I promise to discuss how absolutely evil it was that he lost his life unnecessarily because of a false sense of entitlement that people of our race hold.
I promise to talk about your search for equity and how you never gave up in the hopes that Ahmaud’s killers would rightfully face the consequences of their actions-because as a mother, had I been in your situation, I could only hope to be just like you.
I promise to show them that what those men did is not debatable, just as it wouldn’t have been questionable at all to certain people in our nation, in my state, if it had been a white man jogging and black men taking his life. A life that was taken from you, too.
I promise to teach them never to take part in unequal conversations, that inhumanity is never righteous for a certain race or social status. I promise to leave these conversations, myself.

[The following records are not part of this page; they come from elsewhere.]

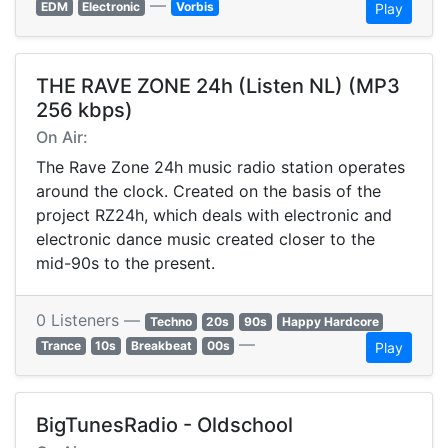
—
EDM
Electronic
Vorbis
Play
THE RAVE ZONE 24h (Listen NL) (MP3
256 kbps)
On Air:
The Rave Zone 24h music radio station operates
around the clock. Created on the basis of the
project RZ24h, which deals with electronic and
electronic dance music created closer to the
mid-90s to the present.
0 Listeners —
Techno
20s
90s
Happy Hardcore
—
Trance
10s
Breakbeat
00s
Play
BigTunesRadio - Oldschool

I hope this letter reaches you one day, Miss Wanda, and I hope you know how much you have encouraged me in the last few days to be better and to do better.
From one Boy Mom to another, our jobs are never easy but no matter how hard it gets or what we feel, we always show up for our children. Our job is to protect and love them with everything we have and that love stretches beyond time and space, I am certain Ahmaud knows how you are still showing up for him, being his mother, even now that he is gone.
My maternal instincts tell me that he is still proud of you and I hope you know us mamas see you and we’re proud of you, too.